> YOUR INSTRUCTIONS
Retype exactly the lines from the one that contains "クリスマスリースとスワッグの違い" through the end of the listing, both included, but not the pictures.

> GIVEN ENTRIES
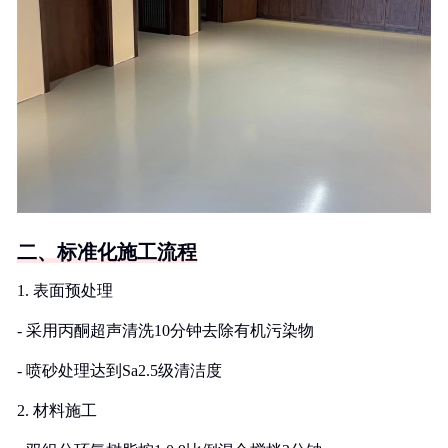
二、标准化施工流程
1. 表面预处理
- 采用丙酮超声清洗10分钟去除有机污染物
- 喷砂处理达到Sa2.5级清洁度
2. 材料施工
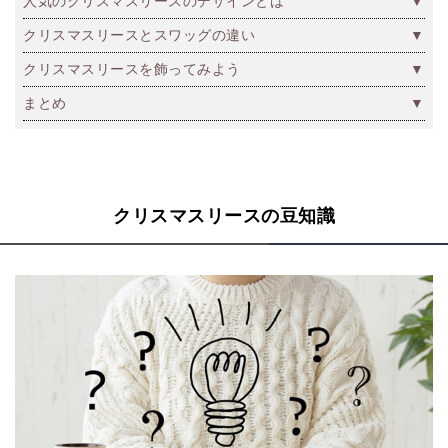
人気のクリスマスリースのデザインとは
クリスマスリースとスワッグの違い
クリスマスリースを飾ってみよう
まとめ
クリスマスリースの豆知識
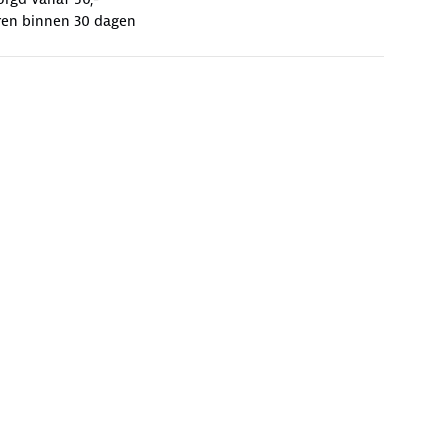
ren binnen 30 dagen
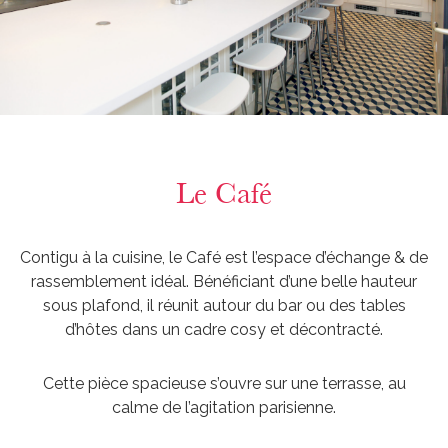
Le Café
Contigu à la cuisine, le Café est l’espace d’échange & de
rassemblement idéal. Bénéficiant d’une belle hauteur
sous plafond, il réunit autour du bar ou des tables
d’hôtes dans un cadre cosy et décontracté.
Cette pièce spacieuse s’ouvre sur une terrasse, au
calme de l’agitation parisienne.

> TASK RESULT
クリスマスリースとスワッグの違い
クリスマスリースを飾ってみよう
まとめ
クリスマスリースの豆知識
ren binnen 30 dagen
Le Café
Contigu à la cuisine, le Café est l’espace d’échange & de
rassemblement idéal. Bénéficiant d’une belle hauteur
sous plafond, il réunit autour du bar ou des tables
d’hôtes dans un cadre cosy et décontracté.
Cette pièce spacieuse s’ouvre sur une terrasse, au
calme de l’agitation parisienne.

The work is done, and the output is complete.